La ville espagnole est rendue visible par le cinéma. En particulier, la présence d'un très riche festival de cinéma latino américain en mars constitue un lieu de rencontre fortement installé qui peut permettre des confrontations avec les expériences des Amériques. Cet événement s'inscrit dans une vie associative riche qui mobilise beaucoup de personnes.

Y compris quand une usine explose ! Si l'on prend le cas de l'explosion d'AZF, symbolique de beaucoup de données de la vie actuelle (avec en particulier le refus de condamner les coupables), il existe là aussi une rencontre politico-culturelle marquée par la publication d'un livre de nouvelles.

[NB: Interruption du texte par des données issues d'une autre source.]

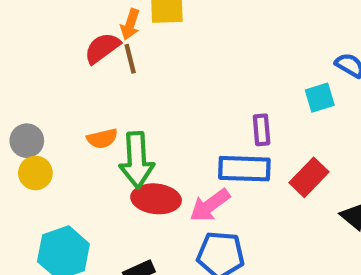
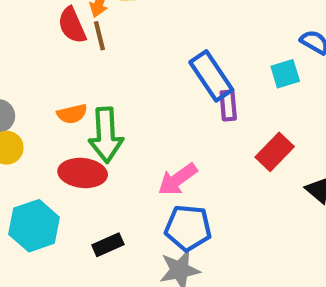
red semicircle: (102, 48) -> (72, 25), turned -78
blue rectangle: (244, 169) -> (211, 76), moved, turned 54
red ellipse: (156, 199) -> (83, 173), moved

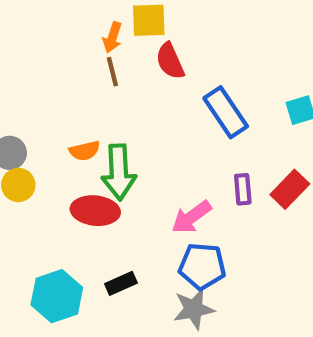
red semicircle: (72, 25) -> (170, 61), moved
purple rectangle: (228, 105) -> (243, 189), moved
cyan hexagon: (34, 226) -> (57, 296), moved

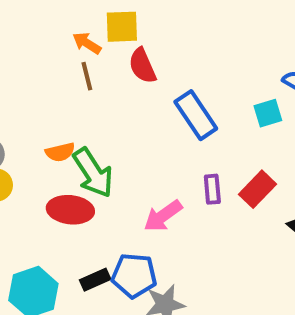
orange arrow: (112, 37) -> (87, 43), turned 104
green arrow: (119, 172) -> (93, 173), turned -30
blue pentagon: (202, 266) -> (134, 276), moved

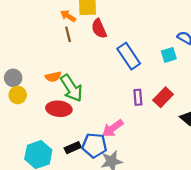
pink arrow: (163, 216) -> (113, 128), moved

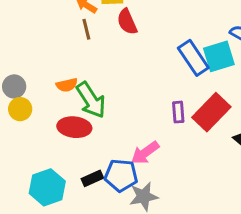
cyan square: (169, 55) -> (219, 56), size x1.5
blue rectangle: (129, 56) -> (193, 58), moved
red rectangle: (163, 97) -> (211, 112), size x1.4

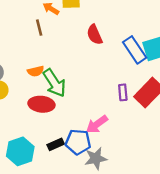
red semicircle: (127, 22) -> (95, 35), moved
brown line: (86, 29) -> (39, 28), moved

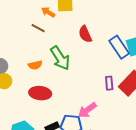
brown line: (39, 28) -> (38, 28), turned -48
green arrow: (54, 83) -> (60, 58), moved

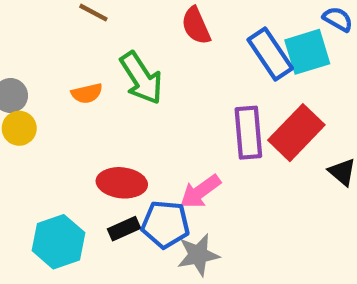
purple rectangle: (109, 83) -> (248, 133), size x1.6
red ellipse: (40, 93) -> (122, 183), moved

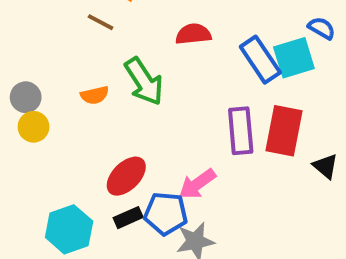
red semicircle: (196, 26) -> (193, 34), turned 108
red rectangle: (296, 133) -> (284, 131), turned -33
red ellipse: (122, 183) -> (126, 176), turned -51

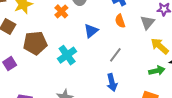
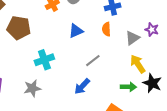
cyan cross: (67, 55) -> (44, 60), moved
blue arrow: (112, 83) -> (82, 86), turned 42

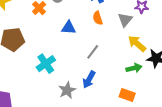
blue triangle: (76, 31) -> (69, 28), turned 42
gray star: (32, 88) -> (67, 90), moved

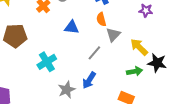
gray triangle: (125, 20) -> (113, 35), moved

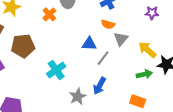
orange semicircle: (101, 19) -> (108, 24), turned -56
blue triangle: (72, 27) -> (89, 44), moved

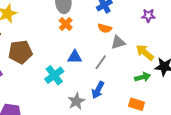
orange cross: (49, 14) -> (66, 24), moved
gray triangle: (121, 39) -> (118, 42), turned 35
blue triangle: (89, 44) -> (75, 57), moved

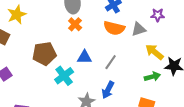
orange semicircle: (105, 28) -> (114, 28), size x1.5
gray triangle: (118, 42) -> (139, 29), moved
brown pentagon: (20, 52) -> (44, 54), moved

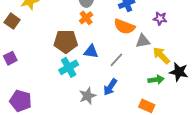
purple star: (158, 15) -> (160, 18), moved
gray triangle: (139, 29) -> (143, 41), moved
brown pentagon: (44, 54) -> (66, 41), moved

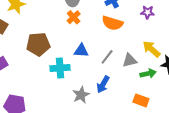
brown pentagon: (66, 41) -> (38, 44), moved
gray triangle: (143, 41) -> (130, 60), moved
cyan cross: (69, 67) -> (60, 68), turned 30

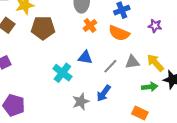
orange cross: (74, 17) -> (90, 25), moved
brown pentagon: (38, 44) -> (43, 28), moved
gray triangle: (130, 60) -> (132, 62), moved
cyan cross: (60, 68) -> (62, 73), turned 36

Vingt auteurs se sont en effet associés pour écrire ce qui me permet de terminer par une citation du facétieux Georges Lapagesse :

«Rappelons aux non anglophones que Too-Loose se traduisant mot à mot par "trop relâchée, trop libre, trop libertine", elle devait moins son surnom de Ville rose à la brique dont elle était construite qu'à la trop grande liberté de mœurs la caractérisant au Moyen-âge, époque où l'on s'égorgeait gaillardement dans ses venelles insalubres; les temps avaient bien changé ! »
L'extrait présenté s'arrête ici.